Figure 2Quality control metrics using the coefficient of variation (CV). (A) Boxplot of the CVs between the raw intensity values for the four probes mapping to a given probe set (CVwithin), computed for all 595 common mouse miRNA probe sets and for all 16 arrays of the lung dataset, excluding the “absent” detection calls (see Additional file 2 “Supplementary Results”). (B) Boxplot of the CVs between the probe set normalized intensity values from the four biological replicates of a given treatment group (CVbetween), computed for all 595 common mouse miRNA probe sets and for all four treatment groups of the lung dataset, excluding the “absent” detection calls. (C) Boxplot of the ratio between the probe set residual variance and the corresponding modeled treatment response (CVtreat), computed for all 595 common mouse miRNA probe sets for the lung dataset, excluding the “absent” detection calls. (D) Boxplot of the CVs between the probe set normalized intensity values from all 16 arrays of the lung dataset, computed for the 10 Exiqon spike-in control probe sets. The boxplots for each preprocessing pipeline (described in Additional file 1: Table S1) show the values relative to the range of the corresponding CVbetween distribution, which is given by the whiskers in panel B and the interval [0,1] in panel D (relativeCVspike, see the “Coefficients of variation” section in “Methods”). Median, red line; first and third quartiles Q1 and Q3, blue box; distribution range given by the two extreme values within the interval [Q1 − 1.5×(Q3 − Q1), Q3 + 1.5×(Q3 − Q1)], black whiskers; outliers, red crosses outside the whiskers.

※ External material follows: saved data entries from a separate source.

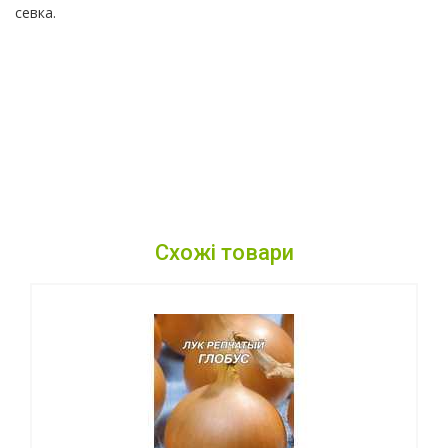
севка.
Схожі товари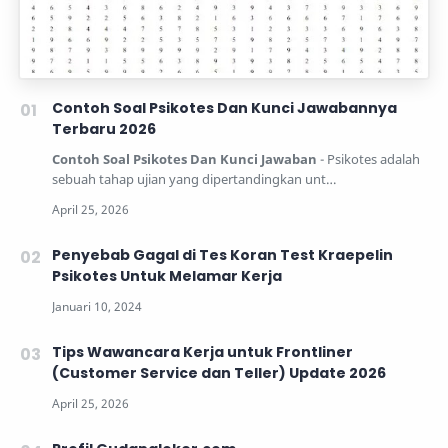
Contoh Soal Psikotes Dan Kunci Jawabannya
Terbaru 2026
Contoh Soal Psikotes Dan Kunci Jawaban
- Psikotes adalah
sebuah tahap ujian yang dipertandingkan unt…
Penyebab Gagal di Tes Koran Test Kraepelin
Psikotes Untuk Melamar Kerja
Tips Wawancara Kerja untuk Frontliner
(Customer Service dan Teller) Update 2026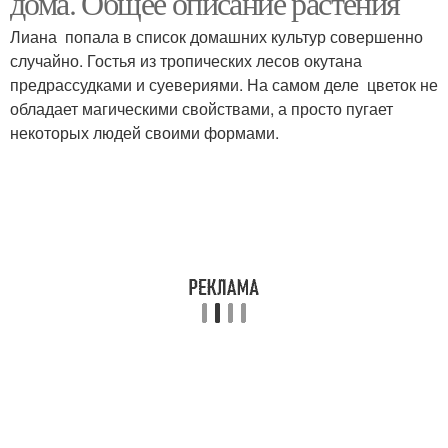
дома. Общее описание растения
Лиана попала в список домашних культур совершенно
случайно. Гостья из тропических лесов окутана
предрассудками и суевериями. На самом деле цветок не
обладает магическими свойствами, а просто пугает
некоторых людей своими формами.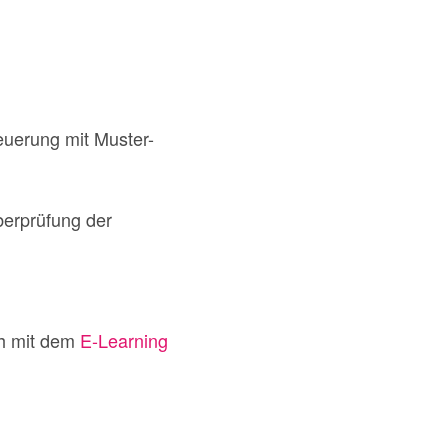
euerung mit Muster-
berprüfung der
h mit dem
E-Learning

Figure 3Differential expression and comparison with RT-qPCR results. (A) Heat map for the t-statistics obtained from the linear model for the treatment response of the expression values of each miRNA. The dendrogram is based on the Euclidean distance between the t-values obtained from the various preprocessing pipelines (described in Additional file 1: Table S1). (B) Scatter plot of the mRNA differential expressions obtained from the normalized data of the SCN vs. AQN preprocessing pipelines. The miRNAs selected for the RT-qPCR experiment are indicated in red. (C) Bar chart of the Spearman’s correlation coefficients between the differential expression of the selected miRNAs obtained by RT-qPCR and those obtained from the preprocessing pipelines. The error bars are the 2.5th–97.5th percentiles of the values obtained from a simple leave-one-out re-sampling approach. (D) Scatter plot of the differential expressions of the selected miRNAs obtained by RT-qPCR and those obtained from the SCN pipeline. The error bars show the 95% confidence intervals calculated as t0.975,6 × (SCN differential expression/SCN t-statistic) and the solid circles represent statistically significant -∆∆CT values (t-test p-value < 0.05). The horizontal axes of Panels B and D are identical, so that the points of the two plots can be matched.